Discrepant low von Willebrand factor activity results on the ACL TOP analyzer are frequent in unselected patients with myeloproliferative neoplasms and show no correlation with high-molecular-weight multimer loss or bleeding phenotype

Abstract

BackgroundBleeding complications are common in patients with myeloproliferative neoplasms (MPNs), with a subset developing acquired von Willebrand disease. Despite this association, a wide spectrum of von Willebrand factor (VWF) abnormalities are described, and the performance of modern assays remains unclear. ObjectivesTo comprehensively describe the pattern of VWF laboratory abnormalities in the MPN population. MethodsWe collected samples from 74 unselected clinic patients with MPNs to evaluate VWF quantitatively and qualitatively via multiple methods, correlating findings with a retrospective analysis of clinical bleeding data. VWF assays were performed on both ACL TOP (Instrumentation Laboratory) and Acustar (Instrumentation Laboratory) analyzers using HemosIL reagents (Instrumentation Laboratory), along with multimer analysis by gel electrophoresis. ResultsFunctional VWF measurements were not concordant between assays, with a median ACL TOP VWF glycoprotein IbR to antigen ratio (VWF:GPIbR/VWF:Ag) of 0.57 (IQR, 0.43-0.71) compared to a median Acustar VWF:GPIbR/VWF:Ag of 0.91 (IQR: 0.82-1.03;P < .001).

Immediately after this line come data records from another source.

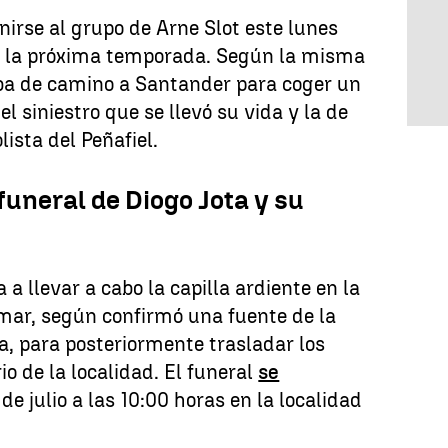
nirse al grupo de Arne Slot este lunes
r la próxima temporada. Según la misma
aba de camino a Santander para coger un
l siniestro que se llevó su vida y la de
ista del Peñafiel.
funeral de Diogo Jota y su
a llevar a cabo la capilla ardiente en la
mar, según confirmó una fuente de la
, para posteriormente trasladar los
o de la localidad. El funeral
se
de julio a las 10:00 horas en la localidad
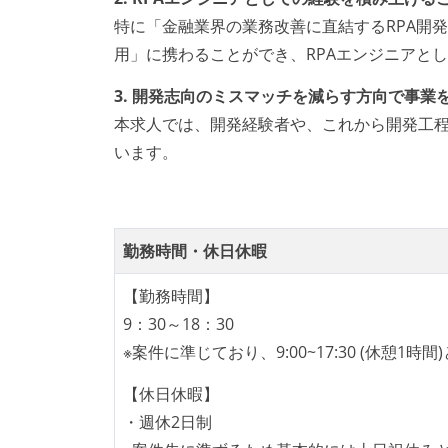
特に「金融業界の業務改善に直結するRPA開
用」に携わることができ、RPAエンジニアと
3. 開発志向のミスマッチを減らす方向で事業
本求人では、開発経験者や、これから開発工
います。
勤務時間・休日休暇
【勤務時間】
9：30～18：30
※案件に準じており、9:00~17:30 (休憩1
【休日休暇】
・週休2日制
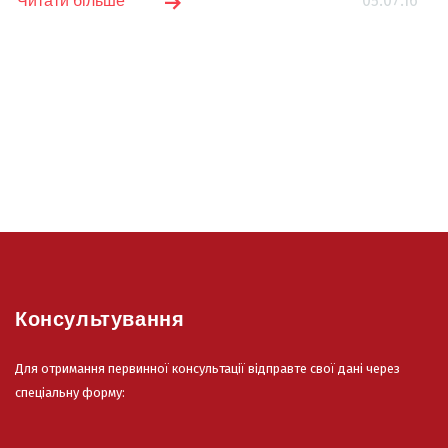
05.07.16
Читати більше
Консультування
Для отримання первинної консультації відправте свої дані через
спеціальну форму:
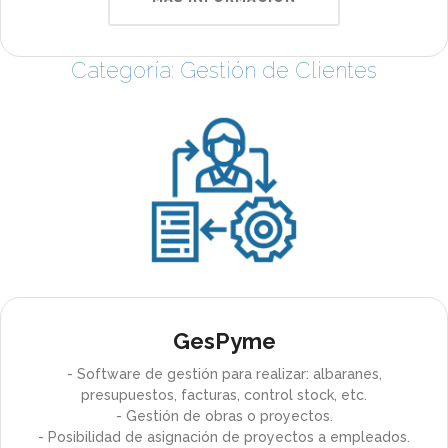
Categoría: Gestión de Clientes
GesPyme
- Software de gestión para realizar: albaranes,
presupuestos, facturas, control stock, etc.
- Gestión de obras o proyectos.
- Posibilidad de asignación de proyectos a empleados.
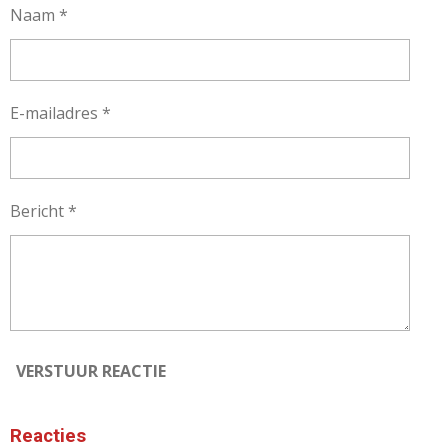
Naam *
E-mailadres *
Bericht *
VERSTUUR REACTIE
Reacties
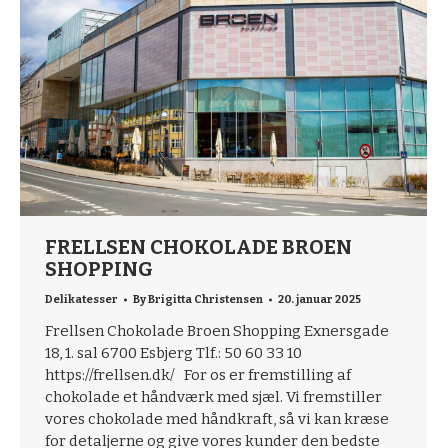
FRELLSEN CHOKOLADE BROEN
SHOPPING
Delikatesser
By
Brigitta Christensen
20. januar 2025
Frellsen Chokolade Broen Shopping Exnersgade
18, 1. sal 6700 Esbjerg Tlf.: 50 60 33 10
https://frellsen.dk/ For os er fremstilling af
chokolade et håndværk med sjæl. Vi fremstiller
vores chokolade med håndkraft, så vi kan kræse
for detaljerne og give vores kunder den bedste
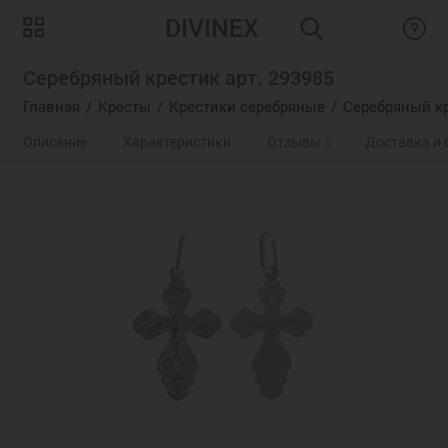
DIVINEX
Серебряный крестик арт. 293985
Главная
Кресты
Крестики серебряные
Серебряный кр
Описание
Характеристики
Отзывы
0
Доставка и 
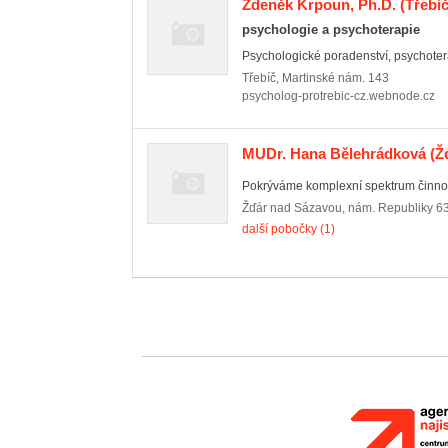
Zdeněk Krpoun, Ph.D.
(Třebíč
psychologie a psychoterapie
Psychologické poradenství, psychotera
Třebíč
,
Martinské nám. 143
psycholog-protrebic-cz.webnode.cz
MUDr. Hana Bělehrádková
(Ž
Pokrýváme komplexní spektrum činnost
Žďár nad Sázavou
,
nám. Republiky 6
další pobočky (1)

The ACL TOP showed disproportionately lower results, with 73% of patients having a ratio <0.7. Despite this, no patient experienced loss of high-molecular-weight multimers by gel electrophoresis. An inverse relationship was observed between platelet count and functional ratios on both ACL TOP (R2 = 0.20; P < .001) and Acustar (R2 = 0.18; P = .0011) analyzers. While clinically significant bleeding events were relatively common (11% patients), there was no association with VWF assay abnormalities, and generally, an alternate cause(s) was identified. ConclusionDiscrepancies in functional VWF assays are common in patients with MPN, particularly by ACL TOP VWF:GPIbR. Based on our limited series, a VWF functional to an antigenic ratio of <0.7 (“type 2 pattern”) alone is poorly predictive of bleeding risk.